Parkinson’s, a neurodegenerative disease that affects more than 160,000 people in Spain, has no specific test to diagnose it. Detection is complicated until the first characteristic symptoms appear, which makes it difficult to research treatments and apply medical strategies to slow its progression. However, a new laboratory test is able to detect the disease before symptoms appear. We are facing a possible paradigm shift in diagnosis, research and treatment trials, which was one of the star themes of the sixth edition of the World Congress of Parkinson’s which concluded yesterday in Barcelona.

In May, The Lancet Neurology published the first large-scale trial of a technique to detect alpha-synuclein, a protein that accumulates abnormally in neurons of people with Parkinson’s and may be linked to impaired functioning of the nervous system. Developed by 33 centers in twelve countries and with the participation of more than a thousand patients, the study concludes that the test identifies Parkinson’s in 87.7% of cases. Accuracy increases to 98.6% of those with the typical olfactory deficit of the disease.

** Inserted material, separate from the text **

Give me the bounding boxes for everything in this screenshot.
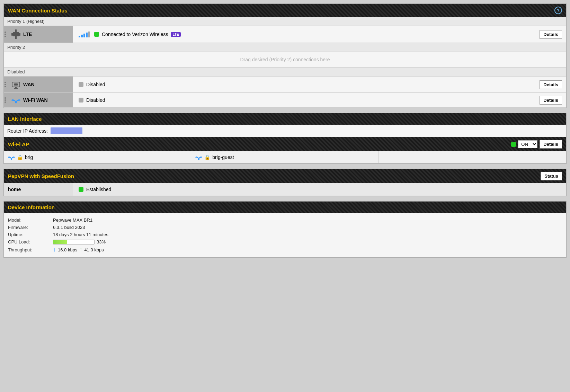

The test is done by extracting cerebrospinal fluid, an invasive technique that requires a lumbar puncture, similar, for example, to when epidural anesthesia is applied during childbirth. However, a Japanese research group has just described in Nature Medicine “the possibility of doing the test with blood, which would facilitate its application”, explains Miquel Vila, director of the research group on neurodegenerative diseases of the Vall Hebron Research Institute.

At the moment, says Vila, the test is not yet systematically applied. “It is done on an experimental and research scale, but the idea is that it can be generalized.” One of the centers where it is practised, and where care can be applied for, is the Clínic de Barcelona hospital, explains neurologist Eduard Tolosa, world authority on Parkinson’s and one of the presidents of the congress held in Barcelona. In his opinion, the alphasynuclein test “is a before and after”. It will avoid visits to different doctors due to the disparity of symptoms and, “perhaps more importantly, it will allow the disease to be detected before the classic symptoms of tremors, or slowness, or speech difficulties manifest themselves.”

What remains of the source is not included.